They paid $100,000 for a luxury fashion MBA. Was it worth it?
New York University’s Stern School of Business started a fashion and luxury MBA last year, the first top US university to do so. As the students prepare to graduate, we ask if they found the education valuable.
This May, New York University’s Stern School of Business will graduate its first class of fashion and luxury MBA students, making it the only top-tier US business school ever to award such a degree.
For a long time, fashion and luxury goods industry skills were taught on the job. But employers have shifted from relying on homegrown talent to requiring graduate expertise, says candidate Christian Trautwein, who worked at Macy’s, Bonobos and Walmart’s Jet.com before entering the programme. “I was leaving Walmart and it was almost a prerequisite to be able to get into [senior positions],” he says.
Coursework includes retail strategy, operations, analytics and consumer behaviour. The Stern students also take traditional MBA classes like statistics and accounting, as well as electives around subjects such as digital marketing and consulting. The faculty includes Professor Thomai Serdari, who runs a popular brand consultancy and recently taught a marketing class where students discussed how upscale porcelain maker Wedgwood pioneered an early version of influencer marketing in the 18th century.

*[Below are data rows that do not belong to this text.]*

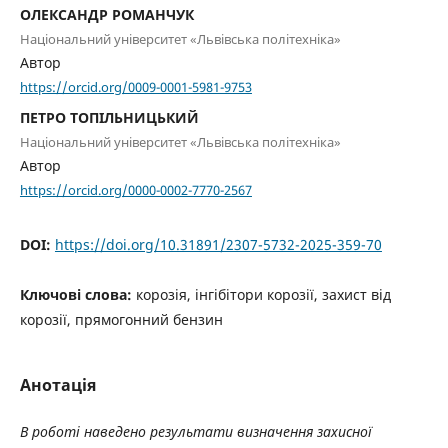
ОЛЕКСАНДР РОМАНЧУК
Національний університет «Львівська політехніка»
Автор
https://orcid.org/0009-0001-5981-9753
ПЕТРО ТОПІЛЬНИЦЬКИЙ
Національний університет «Львівська політехніка»
Автор
https://orcid.org/0000-0002-7770-2567
DOI:
https://doi.org/10.31891/2307-5732-2025-359-70
Ключові слова:
корозія, інгібітори корозії, захист від
корозії, прямогонний бензин
Анотація
В роботі наведено результати визначення захисної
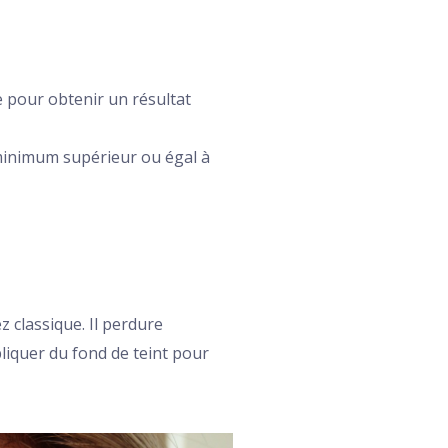
le pour obtenir un résultat
e minimum supérieur ou égal à
 classique. Il perdure
liquer du fond de teint pour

Perhaps the biggest draw for the 27 students enrolled in the three-semester programme is the group of industry professionals they network with. Each student is assigned a mentor from an advisory council that includes Stacy Van Praagh, president of the Americas for Alexander McQueen; Nicolas Topiol, chief executive of Christian Lacroix; and Emilie Rubinfeld, president of Carolina Herrera.
Topiol, a graduate of the University of Pennsylvania’s prestigious Wharton School and one of the programme’s creators, feels strongly that the traditional MBA is not quite in line with what fashion companies need. “The students, what they learn and their experiences are a little bit disconnected from the type of profile that luxury companies are recruiting for,” he says.
(The programme differs from other MBAs in that 89 per cent of students are female, compared to 35 per cent at Stern’s regular MBA. Over half previously worked full-time in fashion.)
In addition to teaching a course on licensing, Topiol has advised his mentee about job interviews and her potential career trajectory. At one point, she asked him what he thought about her returning to work at her previous employer. “I said it’s a great company, you should go back but this is the way I would do it and try to use what you’re learning now to position yourself differently,” he recalls. Topiol is now helping her tailor her post-graduate position.
While advice and counsel are very much in the realm of the mentor’s responsibilities, Topiol stresses that securing the student a position is not. “If we do have openings then I’m definitely bringing them forward, there’s no doubt about that,” he says. “But it’s not my job to find them a position.”
The degree is interesting to fashion recruiters, who have seen hiring managers show a preference for MBA holders, particularly in global marketing positions.
The Stern students will have a head start since they’ve been immersed in how labels manage their brands and tell their stories. They spent a week at the SDA Bocconi School of Management in Milan, where they learned about the legacy of Italian brands, and visited the headquarters of Ferrari and Lamborghini, as well as the fabric mill that supplies Zegna.
“The job market is extremely active and competition is getting greater,” says Alana Yavers, vice president of recruiting and a fashion team leader for 24 Seven, a staffing company that works with companies such as Revlon, Ralph Lauren, LVMH and Kering. “A lot of these companies are looking for a package – what experience have they had, what do they know about the brand, do they fit in the brand.”
Meredith Steinmeyer, also a vice president of recruiting at 24 Seven, believes that fashion clients may find Stern luxury MBA holders more valuable than those with MBAs from other top schools. “Knowing that you want to get into fashion and getting an MBA in fashion and luxury definitely puts you in an advantageous position,” she says.
Students of new MBA programmes don’t typically have access to an extensive alumni network, but Stern says it ensures its fashion and luxury MBA candidates receive the same benefits as its traditional students. The specificity of the degree could also be regarded as a drawback since it requires candidates to commit up front to a career in fashion. The students who spoke to us appeared satisfied with their decision to take the course, though its final value will only be evident after the class rejoins the workforce.
At least one MBA candidate thinks the degree will open new doors. Gina Dai, who worked for two years in the consumer beauty finance division of Coty, says that she doesn’t think she would have been able to switch to the marketing role she’s now targeting without going to Stern and benefiting from the expertise of professors. “I don’t think you can get that kind of learning on the job,” she says.
Many students say they are well along in the interviewing process, with at least one having received an early offer from Amazon.